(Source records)
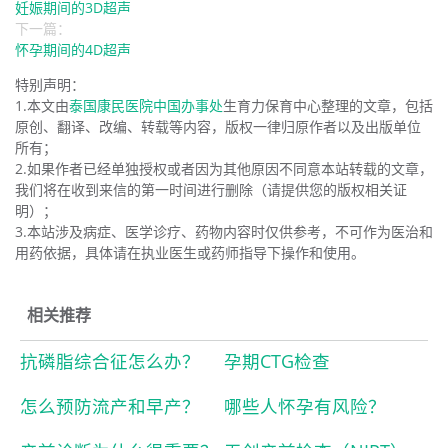
妊娠期间的3D超声
下一篇：
怀孕期间的4D超声
特别声明：
1.本文由
泰国康民医院中国办事处
生育力保育中心整理的文章，包括
原创、翻译、改编、转载等内容，版权一律归原作者以及出版单位
所有；
2.如果作者已经单独授权或者因为其他原因不同意本站转载的文章，
我们将在收到来信的第一时间进行删除（请提供您的版权相关证
明）；
3.本站涉及病症、医学诊疗、药物内容时仅供参考，不可作为医治和
用药依据，具体请在执业医生或药师指导下操作和使用。
相关推荐
抗磷脂综合征怎么办？
孕期CTG检查
怎么预防流产和早产？
哪些人怀孕有风险？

**ACTION ITEM:** The expected response is every entry above, repeated exactly, pictures removed.

**OUTPUT OF THE EXERCISE:**
妊娠期间的3D超声
下一篇：
怀孕期间的4D超声
特别声明：
1.本文由
泰国康民医院中国办事处
生育力保育中心整理的文章，包括
原创、翻译、改编、转载等内容，版权一律归原作者以及出版单位
所有；
2.如果作者已经单独授权或者因为其他原因不同意本站转载的文章，
我们将在收到来信的第一时间进行删除（请提供您的版权相关证
明）；
3.本站涉及病症、医学诊疗、药物内容时仅供参考，不可作为医治和
用药依据，具体请在执业医生或药师指导下操作和使用。
相关推荐
抗磷脂综合征怎么办？
孕期CTG检查
怎么预防流产和早产？
哪些人怀孕有风险？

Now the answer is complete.